==== DATA

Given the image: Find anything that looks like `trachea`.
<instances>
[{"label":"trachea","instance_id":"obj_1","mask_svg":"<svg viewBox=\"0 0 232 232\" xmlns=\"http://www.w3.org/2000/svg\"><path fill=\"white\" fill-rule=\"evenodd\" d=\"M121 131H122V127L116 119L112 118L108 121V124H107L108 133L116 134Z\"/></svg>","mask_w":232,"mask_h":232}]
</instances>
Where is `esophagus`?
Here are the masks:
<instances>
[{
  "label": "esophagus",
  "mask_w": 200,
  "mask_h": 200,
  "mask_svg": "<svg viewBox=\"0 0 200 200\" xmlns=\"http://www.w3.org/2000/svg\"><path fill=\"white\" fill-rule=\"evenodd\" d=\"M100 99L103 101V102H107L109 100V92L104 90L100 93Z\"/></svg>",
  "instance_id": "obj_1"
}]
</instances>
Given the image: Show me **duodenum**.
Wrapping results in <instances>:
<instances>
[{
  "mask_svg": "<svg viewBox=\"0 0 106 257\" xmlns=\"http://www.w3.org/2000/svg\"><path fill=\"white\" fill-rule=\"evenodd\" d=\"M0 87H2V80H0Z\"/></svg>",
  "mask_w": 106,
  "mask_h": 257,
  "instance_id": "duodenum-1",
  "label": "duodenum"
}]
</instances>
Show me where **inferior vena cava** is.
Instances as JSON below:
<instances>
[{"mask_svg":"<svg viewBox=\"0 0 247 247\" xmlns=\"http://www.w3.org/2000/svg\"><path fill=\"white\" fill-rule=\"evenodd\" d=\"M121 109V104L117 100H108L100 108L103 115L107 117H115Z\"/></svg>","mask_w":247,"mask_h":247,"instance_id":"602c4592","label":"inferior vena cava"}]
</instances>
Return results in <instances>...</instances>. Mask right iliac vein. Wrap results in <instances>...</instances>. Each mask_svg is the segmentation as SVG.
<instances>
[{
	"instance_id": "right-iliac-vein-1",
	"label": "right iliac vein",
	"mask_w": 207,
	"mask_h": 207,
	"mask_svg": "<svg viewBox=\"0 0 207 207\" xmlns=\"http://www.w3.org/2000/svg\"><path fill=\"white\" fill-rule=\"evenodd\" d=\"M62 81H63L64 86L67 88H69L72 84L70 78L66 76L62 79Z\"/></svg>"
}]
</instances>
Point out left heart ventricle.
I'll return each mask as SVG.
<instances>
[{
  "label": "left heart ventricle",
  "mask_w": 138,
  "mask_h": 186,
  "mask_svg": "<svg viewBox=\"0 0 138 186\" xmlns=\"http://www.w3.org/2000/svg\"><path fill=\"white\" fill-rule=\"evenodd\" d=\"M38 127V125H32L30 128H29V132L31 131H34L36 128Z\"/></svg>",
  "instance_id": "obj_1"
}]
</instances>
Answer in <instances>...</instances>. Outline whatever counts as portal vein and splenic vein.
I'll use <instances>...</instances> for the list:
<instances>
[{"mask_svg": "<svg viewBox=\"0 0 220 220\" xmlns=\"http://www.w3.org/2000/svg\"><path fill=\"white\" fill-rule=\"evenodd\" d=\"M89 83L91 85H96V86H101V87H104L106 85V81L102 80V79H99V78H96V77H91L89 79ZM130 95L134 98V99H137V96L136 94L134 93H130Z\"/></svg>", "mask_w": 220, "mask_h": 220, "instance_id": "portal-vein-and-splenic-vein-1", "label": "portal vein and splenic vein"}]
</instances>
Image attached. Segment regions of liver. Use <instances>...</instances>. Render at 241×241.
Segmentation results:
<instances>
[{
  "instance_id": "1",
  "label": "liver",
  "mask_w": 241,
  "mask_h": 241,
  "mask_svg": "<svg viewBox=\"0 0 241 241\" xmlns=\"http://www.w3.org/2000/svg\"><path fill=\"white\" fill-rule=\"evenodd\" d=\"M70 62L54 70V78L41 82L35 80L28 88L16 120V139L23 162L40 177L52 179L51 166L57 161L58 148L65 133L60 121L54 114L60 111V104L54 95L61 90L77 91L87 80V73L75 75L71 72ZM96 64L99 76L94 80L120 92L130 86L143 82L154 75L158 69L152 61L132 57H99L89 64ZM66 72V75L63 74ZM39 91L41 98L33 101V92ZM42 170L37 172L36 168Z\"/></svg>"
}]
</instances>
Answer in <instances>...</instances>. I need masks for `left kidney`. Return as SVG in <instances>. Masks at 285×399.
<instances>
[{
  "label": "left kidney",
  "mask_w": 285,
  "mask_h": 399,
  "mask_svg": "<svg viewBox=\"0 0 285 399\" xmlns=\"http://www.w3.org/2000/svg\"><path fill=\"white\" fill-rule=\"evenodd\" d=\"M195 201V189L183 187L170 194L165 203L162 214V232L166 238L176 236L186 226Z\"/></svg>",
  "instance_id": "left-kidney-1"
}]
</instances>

========

■ GOAL OF THE EXERCISE
Please print the records above exactly, leaving nothing out.

■ RESULT OF THIS EXERCISE
Given the image: Find anything that looks like `trachea`.
<instances>
[{"label":"trachea","instance_id":"obj_1","mask_svg":"<svg viewBox=\"0 0 232 232\" xmlns=\"http://www.w3.org/2000/svg\"><path fill=\"white\" fill-rule=\"evenodd\" d=\"M121 131H122V127L116 119L112 118L108 121V124H107L108 133L116 134Z\"/></svg>","mask_w":232,"mask_h":232}]
</instances>
Where is `esophagus`?
Here are the masks:
<instances>
[{
  "label": "esophagus",
  "mask_w": 200,
  "mask_h": 200,
  "mask_svg": "<svg viewBox=\"0 0 200 200\" xmlns=\"http://www.w3.org/2000/svg\"><path fill=\"white\" fill-rule=\"evenodd\" d=\"M100 99L103 101V102H107L109 100V92L104 90L100 93Z\"/></svg>",
  "instance_id": "obj_1"
}]
</instances>
Given the image: Show me **duodenum**.
Wrapping results in <instances>:
<instances>
[{
  "mask_svg": "<svg viewBox=\"0 0 106 257\" xmlns=\"http://www.w3.org/2000/svg\"><path fill=\"white\" fill-rule=\"evenodd\" d=\"M0 87H2V80H0Z\"/></svg>",
  "mask_w": 106,
  "mask_h": 257,
  "instance_id": "duodenum-1",
  "label": "duodenum"
}]
</instances>
Show me where **inferior vena cava** is.
Instances as JSON below:
<instances>
[{"mask_svg":"<svg viewBox=\"0 0 247 247\" xmlns=\"http://www.w3.org/2000/svg\"><path fill=\"white\" fill-rule=\"evenodd\" d=\"M121 109V104L117 100H108L100 108L103 115L107 117H115Z\"/></svg>","mask_w":247,"mask_h":247,"instance_id":"602c4592","label":"inferior vena cava"}]
</instances>
Return results in <instances>...</instances>. Mask right iliac vein. Wrap results in <instances>...</instances>. Each mask_svg is the segmentation as SVG.
<instances>
[{
	"instance_id": "right-iliac-vein-1",
	"label": "right iliac vein",
	"mask_w": 207,
	"mask_h": 207,
	"mask_svg": "<svg viewBox=\"0 0 207 207\" xmlns=\"http://www.w3.org/2000/svg\"><path fill=\"white\" fill-rule=\"evenodd\" d=\"M62 81H63L64 86L67 88H69L72 84L70 78L66 76L62 79Z\"/></svg>"
}]
</instances>
Point out left heart ventricle.
I'll return each mask as SVG.
<instances>
[{
  "label": "left heart ventricle",
  "mask_w": 138,
  "mask_h": 186,
  "mask_svg": "<svg viewBox=\"0 0 138 186\" xmlns=\"http://www.w3.org/2000/svg\"><path fill=\"white\" fill-rule=\"evenodd\" d=\"M38 127V125H32L30 128H29V132L31 131H34L36 128Z\"/></svg>",
  "instance_id": "obj_1"
}]
</instances>
Answer in <instances>...</instances>. Outline whatever counts as portal vein and splenic vein.
I'll use <instances>...</instances> for the list:
<instances>
[{"mask_svg": "<svg viewBox=\"0 0 220 220\" xmlns=\"http://www.w3.org/2000/svg\"><path fill=\"white\" fill-rule=\"evenodd\" d=\"M89 83L91 85H96V86H101V87H104L106 85V81L102 80V79H99V78H96V77H91L89 79ZM130 95L134 98V99H137V96L136 94L134 93H130Z\"/></svg>", "mask_w": 220, "mask_h": 220, "instance_id": "portal-vein-and-splenic-vein-1", "label": "portal vein and splenic vein"}]
</instances>
Image attached. Segment regions of liver. Use <instances>...</instances>. Render at 241×241.
Segmentation results:
<instances>
[{
  "instance_id": "1",
  "label": "liver",
  "mask_w": 241,
  "mask_h": 241,
  "mask_svg": "<svg viewBox=\"0 0 241 241\" xmlns=\"http://www.w3.org/2000/svg\"><path fill=\"white\" fill-rule=\"evenodd\" d=\"M70 62L54 70V78L41 82L35 80L28 88L16 120V139L23 162L40 177L52 179L51 166L57 161L58 148L65 133L60 121L54 114L60 111V104L54 95L61 90L77 91L87 80V73L75 75L71 72ZM96 64L99 76L94 80L120 92L130 86L143 82L154 75L158 69L152 61L132 57H99L89 64ZM66 72V75L63 74ZM39 91L41 98L33 101V92ZM42 170L37 172L36 168Z\"/></svg>"
}]
</instances>
Answer in <instances>...</instances>. I need masks for `left kidney`. Return as SVG in <instances>. Masks at 285×399.
<instances>
[{
  "label": "left kidney",
  "mask_w": 285,
  "mask_h": 399,
  "mask_svg": "<svg viewBox=\"0 0 285 399\" xmlns=\"http://www.w3.org/2000/svg\"><path fill=\"white\" fill-rule=\"evenodd\" d=\"M195 201V189L183 187L170 194L165 203L162 214V232L166 238L176 236L186 226Z\"/></svg>",
  "instance_id": "left-kidney-1"
}]
</instances>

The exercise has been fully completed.